NICOSIA, Cyprus - All banks in Cyprus except the two largest in the country are to reopen for business Tuesday, more than a week after they shut down to prevent a drain on deposits by customers worried they would lose part of their savings.
The decision to reopen the banks at 8:30 a.m. Tuesday morning was announced after a deal was clinched in the early hours of Monday in a Brussels meeting between the 17-nation eurozone's finance ministers. Cyprus agreed to slash its oversized banking sector and inflict hefty losses on large depositors in troubled banks to secure the 10 billion euro ($13 billion) bailout.
The deal came less than 24 hours before the European Central Bank was to pull emergency funding for Cypriot banks, which it gives to the Central Bank of Cyprus to distribute. That would have led to the banks' collapse, dragging down the rest of the economy and potentially forcing the country out of the euro.
Students hold placards the ones on the right reads in Greek “we don't sell out” during a parade for Greek independence day celebrations at the southern port city of Limassol, Cyprus, Monday. Cyprus secured what its politicians described as a “painful” solution to avert imminent bankruptcy, agreeing early Monday to slash its oversize banking sector and make large account holders take losses to help pay to secure a last-minute euro10 billion bailout.
Several hours after the deal in Brussels was first announced, the European Central Bank dropped its threat, saying it "decided not to object" to the Central Bank of Cyprus continuing to provide emergency credit.

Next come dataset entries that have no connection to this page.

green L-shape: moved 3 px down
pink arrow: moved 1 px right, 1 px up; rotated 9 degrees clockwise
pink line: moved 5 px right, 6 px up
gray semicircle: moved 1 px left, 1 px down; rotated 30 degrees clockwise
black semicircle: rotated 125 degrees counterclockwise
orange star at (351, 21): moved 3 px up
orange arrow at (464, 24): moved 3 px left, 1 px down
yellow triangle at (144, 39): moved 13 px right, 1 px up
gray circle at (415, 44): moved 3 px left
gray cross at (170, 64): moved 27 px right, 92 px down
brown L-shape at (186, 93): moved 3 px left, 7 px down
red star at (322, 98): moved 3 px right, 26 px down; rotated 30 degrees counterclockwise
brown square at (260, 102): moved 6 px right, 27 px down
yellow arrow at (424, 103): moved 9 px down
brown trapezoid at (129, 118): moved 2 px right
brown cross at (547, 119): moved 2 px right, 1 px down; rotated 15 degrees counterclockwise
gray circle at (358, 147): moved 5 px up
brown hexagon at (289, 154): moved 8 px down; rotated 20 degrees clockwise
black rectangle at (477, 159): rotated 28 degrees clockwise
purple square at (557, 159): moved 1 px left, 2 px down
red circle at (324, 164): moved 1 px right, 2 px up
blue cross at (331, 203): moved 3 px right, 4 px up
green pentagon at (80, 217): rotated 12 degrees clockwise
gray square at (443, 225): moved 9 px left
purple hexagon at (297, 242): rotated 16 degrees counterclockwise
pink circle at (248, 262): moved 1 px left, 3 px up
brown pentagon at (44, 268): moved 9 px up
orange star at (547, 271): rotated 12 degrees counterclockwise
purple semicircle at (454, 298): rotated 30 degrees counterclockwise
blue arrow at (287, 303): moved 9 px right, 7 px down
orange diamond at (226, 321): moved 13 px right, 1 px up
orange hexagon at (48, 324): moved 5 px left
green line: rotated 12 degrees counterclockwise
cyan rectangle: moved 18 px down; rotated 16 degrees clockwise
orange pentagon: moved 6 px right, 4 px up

As part of the reopening process, a central bank official said Laiki, which will be restructured, and Bank of Cyprus will remain closed until Thursday, and a withdrawal limit from their ATMs of 100 euros ($130) a day will also remain in place until then. There will be no restrictions on transactions in the other banks.
Financial institutions in the country have been shut since March 16 as Cyprus and its international lenders struggled to agree on a plan to raise funds so the island could qualify for a bailout package.
Account holders were alarmed when officials announced just over a week ago that in order for Cyprus to qualify for its bailout, it would raise funds by taking up to 10 percent of all bank deposits. Lawmakers soundly rejected the plan, and banks remained shut while politicians came up with an alternative.
Under the new plan agreed in Brussels, the bulk of the funds will be raised by forcing losses on accounts of more than 100,000 euros in Laiki and Bank of Cyprus, with the remainder coming from tax increases and privatizations.
Bond-holders, people and businesses with more than 100,000 euros in their accounts at Laiki face significant losses. The bank will be dissolved immediately into a bad bank containing its uninsured deposits and toxic assets, with the guaranteed deposits being transferred to the nation's biggest lender, Bank of Cyprus.
Deposits at Bank of Cyprus above 100,000 euros will be frozen until it becomes clear whether or to what extent they will also be forced to take losses. Those funds will eventually be converted into bank shares.
It is not yet clear how severe the losses would be to Laiki's large bank deposit holders, but the euro finance ministers noted the restructure expected to yield 4.2 billion euros ($5.4 billion) overall. Analysts have estimated investors might lose up to 40 percent of their money.
Although Cyprus has escaped the specter of imminent bankruptcy, the mood in Nicosia was somber.
"This decision is painful for the Cypriot people. This decision was a defeat of solidarity, of social cohesion, which are fundamental freedoms, fundamental principles of the European Union," Parliament President Yiannakis Omirou told AP.
"So as soon as possible we have to prepare our economy to go out from the mechanism and the troika," he said, referring to the bailout agreement and the three-member delegation from the European Commission, International Monetary Fund and ECB who oversee implementation of bailout measures.
Ordinary Cypriots were trying to be optimistic.
"We believe in our people. People will work hard so we can stand on our feet again," said Nicosia resident Nicos Andreou Theodorou.
Jeroen Dijsselbloem, the Dutch minister who chairs the Eurogroup, said the move to inflict losses on banks' shareholders, bondholders and even owners of large deposits should become the bloc's default approach for dealing with ailing lenders. EU officials had said previously that it was a "unique step."
His comments caused a sharp drop in bank stocks across Europe, particularly in financially weak countries like Italy and Spain.
German Chancellor Angela Merkel insisted that "the result that was found is right."
"It also makes those who helped cause these undesirable developments play their part. That is how it should be," she said.
Germany has long insisted Cypriot banks, which attracted foreign investors with high interest rates, needed to contribute to the bailout.